Vorschlaghosphoreszierende Farbe und damit den gewünschten Teil bemalen.
oder ebend das gute alte Knicklicht wie Felix schon erwähnte

Jürgen


----------



## mcrae (14. Februar 2010)

*AW: Mit Stippen in der Brandung*

Umwickel die Spitze doch mit Phosporisierendem Band, wie zB Leuchttrassierband vom Bund.

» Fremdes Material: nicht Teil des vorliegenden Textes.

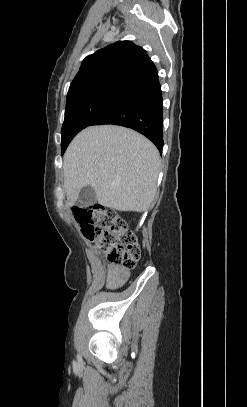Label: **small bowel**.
<instances>
[{"instance_id": "1", "label": "small bowel", "mask_w": 247, "mask_h": 407, "mask_svg": "<svg viewBox=\"0 0 247 407\" xmlns=\"http://www.w3.org/2000/svg\"><path fill=\"white\" fill-rule=\"evenodd\" d=\"M107 269L106 284L110 288H116L123 285L131 276L130 269L115 265L105 264Z\"/></svg>"}]
</instances>
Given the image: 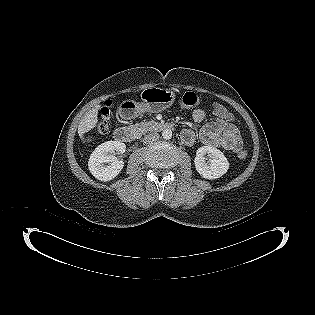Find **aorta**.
<instances>
[{"label": "aorta", "mask_w": 315, "mask_h": 315, "mask_svg": "<svg viewBox=\"0 0 315 315\" xmlns=\"http://www.w3.org/2000/svg\"><path fill=\"white\" fill-rule=\"evenodd\" d=\"M162 136L164 139L169 140L172 138V131L170 129H165L162 132Z\"/></svg>", "instance_id": "1"}]
</instances>
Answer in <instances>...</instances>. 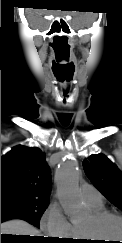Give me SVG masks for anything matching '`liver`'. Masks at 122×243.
I'll return each instance as SVG.
<instances>
[{"label":"liver","mask_w":122,"mask_h":243,"mask_svg":"<svg viewBox=\"0 0 122 243\" xmlns=\"http://www.w3.org/2000/svg\"><path fill=\"white\" fill-rule=\"evenodd\" d=\"M1 234L41 236L39 230L23 220H10L1 223Z\"/></svg>","instance_id":"6515ba94"}]
</instances>
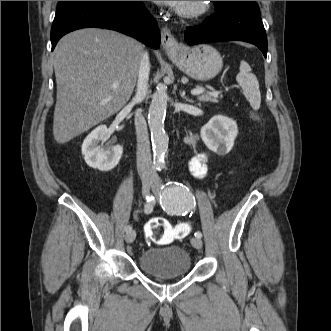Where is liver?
<instances>
[{
    "label": "liver",
    "mask_w": 331,
    "mask_h": 331,
    "mask_svg": "<svg viewBox=\"0 0 331 331\" xmlns=\"http://www.w3.org/2000/svg\"><path fill=\"white\" fill-rule=\"evenodd\" d=\"M53 55L57 83L53 135L64 144L126 105L143 46L111 30L85 28L62 37ZM113 83H118L116 89Z\"/></svg>",
    "instance_id": "liver-1"
}]
</instances>
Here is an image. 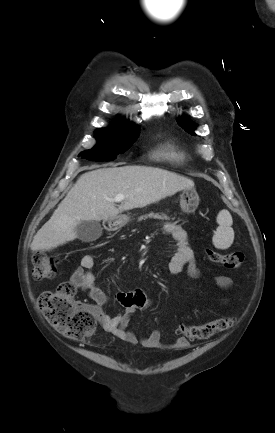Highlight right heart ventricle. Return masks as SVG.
Listing matches in <instances>:
<instances>
[{
  "label": "right heart ventricle",
  "mask_w": 275,
  "mask_h": 433,
  "mask_svg": "<svg viewBox=\"0 0 275 433\" xmlns=\"http://www.w3.org/2000/svg\"><path fill=\"white\" fill-rule=\"evenodd\" d=\"M166 158L174 160V161H182L184 159V155L182 152L178 151L174 147H169L163 154Z\"/></svg>",
  "instance_id": "e07e8e85"
}]
</instances>
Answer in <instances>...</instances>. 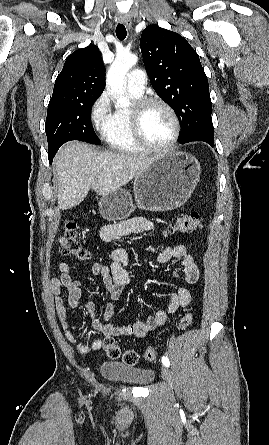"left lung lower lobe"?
I'll return each mask as SVG.
<instances>
[{
  "mask_svg": "<svg viewBox=\"0 0 269 445\" xmlns=\"http://www.w3.org/2000/svg\"><path fill=\"white\" fill-rule=\"evenodd\" d=\"M204 142L208 143L212 147L214 146V139L206 138L203 140Z\"/></svg>",
  "mask_w": 269,
  "mask_h": 445,
  "instance_id": "obj_1",
  "label": "left lung lower lobe"
}]
</instances>
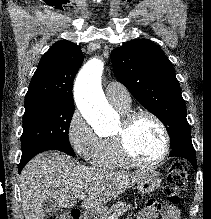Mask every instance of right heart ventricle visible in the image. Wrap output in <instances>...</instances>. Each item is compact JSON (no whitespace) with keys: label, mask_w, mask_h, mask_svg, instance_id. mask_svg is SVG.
Listing matches in <instances>:
<instances>
[{"label":"right heart ventricle","mask_w":211,"mask_h":219,"mask_svg":"<svg viewBox=\"0 0 211 219\" xmlns=\"http://www.w3.org/2000/svg\"><path fill=\"white\" fill-rule=\"evenodd\" d=\"M115 108L122 114L129 112V108ZM90 161L95 166L109 169H118L127 166L117 152L113 137L99 138L98 145L93 152Z\"/></svg>","instance_id":"e07e8e85"}]
</instances>
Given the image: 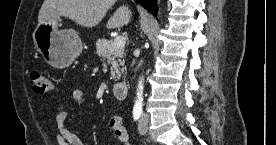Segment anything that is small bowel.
Returning a JSON list of instances; mask_svg holds the SVG:
<instances>
[{
  "label": "small bowel",
  "instance_id": "obj_1",
  "mask_svg": "<svg viewBox=\"0 0 276 145\" xmlns=\"http://www.w3.org/2000/svg\"><path fill=\"white\" fill-rule=\"evenodd\" d=\"M73 99L77 104H82L87 100V94L82 89L73 91ZM56 120V140L59 145H84L78 135L70 129L73 124L72 119L67 118V104L59 103L55 109ZM109 126L112 129L115 137L121 145H131L129 135L123 125V120L120 116H113L109 120Z\"/></svg>",
  "mask_w": 276,
  "mask_h": 145
}]
</instances>
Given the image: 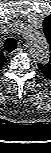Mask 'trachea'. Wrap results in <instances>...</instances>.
<instances>
[{
    "mask_svg": "<svg viewBox=\"0 0 51 153\" xmlns=\"http://www.w3.org/2000/svg\"><path fill=\"white\" fill-rule=\"evenodd\" d=\"M4 48L6 51L11 52L17 48V42L14 38H7L4 42Z\"/></svg>",
    "mask_w": 51,
    "mask_h": 153,
    "instance_id": "trachea-1",
    "label": "trachea"
}]
</instances>
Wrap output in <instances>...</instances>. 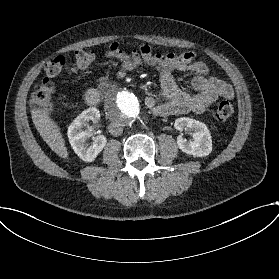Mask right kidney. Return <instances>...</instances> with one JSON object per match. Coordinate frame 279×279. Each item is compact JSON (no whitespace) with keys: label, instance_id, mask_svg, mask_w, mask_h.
Returning <instances> with one entry per match:
<instances>
[{"label":"right kidney","instance_id":"ca27d5eb","mask_svg":"<svg viewBox=\"0 0 279 279\" xmlns=\"http://www.w3.org/2000/svg\"><path fill=\"white\" fill-rule=\"evenodd\" d=\"M100 113L95 108H89L81 113L69 126L68 138L72 149L80 159L86 162L94 161L105 148L107 139L104 135H98L93 139V144L86 147V139L90 136L83 127L90 121H97Z\"/></svg>","mask_w":279,"mask_h":279}]
</instances>
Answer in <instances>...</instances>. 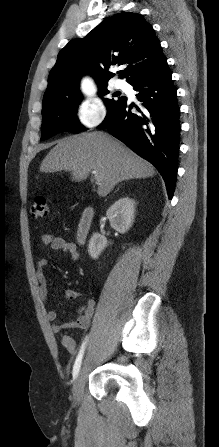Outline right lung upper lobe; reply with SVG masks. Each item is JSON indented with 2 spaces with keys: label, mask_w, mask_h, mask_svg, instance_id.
<instances>
[{
  "label": "right lung upper lobe",
  "mask_w": 219,
  "mask_h": 447,
  "mask_svg": "<svg viewBox=\"0 0 219 447\" xmlns=\"http://www.w3.org/2000/svg\"><path fill=\"white\" fill-rule=\"evenodd\" d=\"M167 62L152 26L141 14L122 12L95 27L84 38L71 40L58 54L44 97L78 95L79 80L91 74L107 85L110 66L128 64L122 74L133 85L155 74Z\"/></svg>",
  "instance_id": "obj_1"
}]
</instances>
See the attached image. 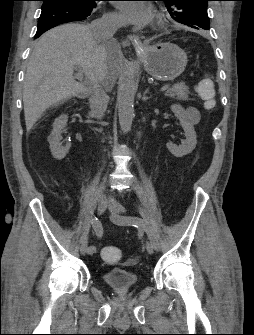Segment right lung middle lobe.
I'll use <instances>...</instances> for the list:
<instances>
[{"label": "right lung middle lobe", "instance_id": "1", "mask_svg": "<svg viewBox=\"0 0 254 335\" xmlns=\"http://www.w3.org/2000/svg\"><path fill=\"white\" fill-rule=\"evenodd\" d=\"M43 2H48V1H52V0H42ZM69 1H73V2H77L80 3L82 5H86V6H90L95 8L96 7V1L98 0H69Z\"/></svg>", "mask_w": 254, "mask_h": 335}]
</instances>
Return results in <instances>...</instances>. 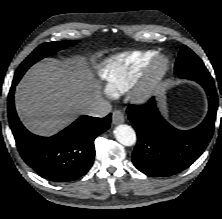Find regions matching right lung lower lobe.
I'll use <instances>...</instances> for the list:
<instances>
[{
    "mask_svg": "<svg viewBox=\"0 0 222 219\" xmlns=\"http://www.w3.org/2000/svg\"><path fill=\"white\" fill-rule=\"evenodd\" d=\"M17 83L13 80L9 92L8 118L23 160L40 176L54 182H70L85 175L94 161V140L110 127L111 114L104 118L82 116L54 136H37L22 125L16 114Z\"/></svg>",
    "mask_w": 222,
    "mask_h": 219,
    "instance_id": "obj_1",
    "label": "right lung lower lobe"
}]
</instances>
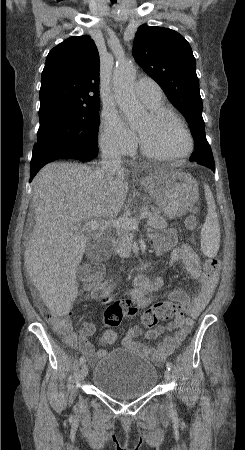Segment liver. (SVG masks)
I'll use <instances>...</instances> for the list:
<instances>
[{
  "label": "liver",
  "instance_id": "obj_1",
  "mask_svg": "<svg viewBox=\"0 0 245 450\" xmlns=\"http://www.w3.org/2000/svg\"><path fill=\"white\" fill-rule=\"evenodd\" d=\"M128 183L124 169L100 177L98 169L49 163L33 180L35 226L24 261L28 275L51 313H68L77 297L76 274L89 238L71 226L123 208Z\"/></svg>",
  "mask_w": 245,
  "mask_h": 450
}]
</instances>
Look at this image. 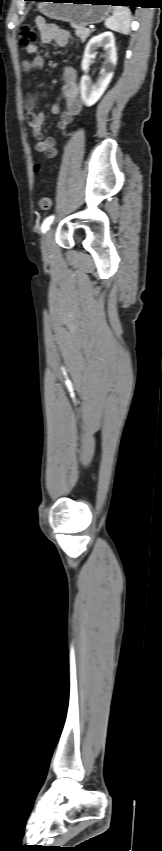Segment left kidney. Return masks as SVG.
<instances>
[{
  "label": "left kidney",
  "mask_w": 162,
  "mask_h": 851,
  "mask_svg": "<svg viewBox=\"0 0 162 851\" xmlns=\"http://www.w3.org/2000/svg\"><path fill=\"white\" fill-rule=\"evenodd\" d=\"M98 48L104 49L105 61L100 70V76L97 82L91 84L90 78L87 75H83L80 81L81 99L88 107L94 105L101 98L113 77L117 64L115 38L113 33L107 31L91 38L87 43L81 63V68L85 73L95 58Z\"/></svg>",
  "instance_id": "5707ae66"
}]
</instances>
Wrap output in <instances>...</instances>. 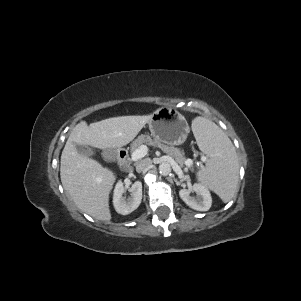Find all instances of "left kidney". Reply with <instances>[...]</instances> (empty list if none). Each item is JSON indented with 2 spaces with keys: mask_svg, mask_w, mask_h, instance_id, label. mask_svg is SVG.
I'll use <instances>...</instances> for the list:
<instances>
[{
  "mask_svg": "<svg viewBox=\"0 0 301 301\" xmlns=\"http://www.w3.org/2000/svg\"><path fill=\"white\" fill-rule=\"evenodd\" d=\"M192 192L196 197L191 196ZM180 198L192 209L197 211H208L212 205V198L208 188L203 184H194L191 188L181 189Z\"/></svg>",
  "mask_w": 301,
  "mask_h": 301,
  "instance_id": "5707ae66",
  "label": "left kidney"
}]
</instances>
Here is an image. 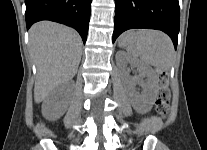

Was ähnliches bei der Google-suche gefunden:
http://www.allcolor.de/seiten/produkte/baender/sonstigek.html

Eine einfache befestigung am Dreibein ist doch die Stippen mit Klettband an den Streben des Dreibeins befestigen, wirklich was tragen müssen die ja nicht. Und wenn man fertig ist kann man damit ja auch die Brandungsruten zusammenbinden.


----------



## Klaus S. (14. Februar 2010)

*AW: Mit Stippen in der Brandung*

Werd mir da mal was basteln und dann Bilder einstellen falls es so wird wie ich hoffe. 

Knicklicht kommt natürlich ran aber mit dieser Leuchtspitze sieht man noch besser wo die Schnur hingehört. Werd mir mal Phosphorfarbe ordern. Diese Gartengerätehalter hab ich noch irgendwo rumliegen und werd ich dann auch nehmen und für Unten werd ich 2 zusätzliche Rutenbecher an den Halter basteln.


----------



## schlotterschätt (14. Februar 2010)

*AW: Mit Stippen in der Brandung*

Guckst Du hier und die Spitze der Stippen evtl. mit Phosphor-bzw.Nachtleuchtfarbe 
behandeln. 

MfG  Schlotterschätt |wavey:


----------



## Klaus S. (14. Februar 2010)

*AW: Mit Stippen in der Brandung*

Nene... so m it Kabelbindern am Dreibein befestigen ist mir nichts. Auch mit den Aquarimschlauch ist nicht so der Hit da der bei Kälte hart wird und bricht. Solch Kleiderbügel fängt auch nach den 3. Mal Brandung an zu rosten, sollte schon V4A oder V2A sein.


----------



## Tom B (15. Februar 2010)

*AW: Mit Stippen in der Brandung*

Hey mein lieber ruf mich doch an|wavey:

an die Spitze der Stippen reflektierendes Klebeband und ein Knicklicht anbimmeln....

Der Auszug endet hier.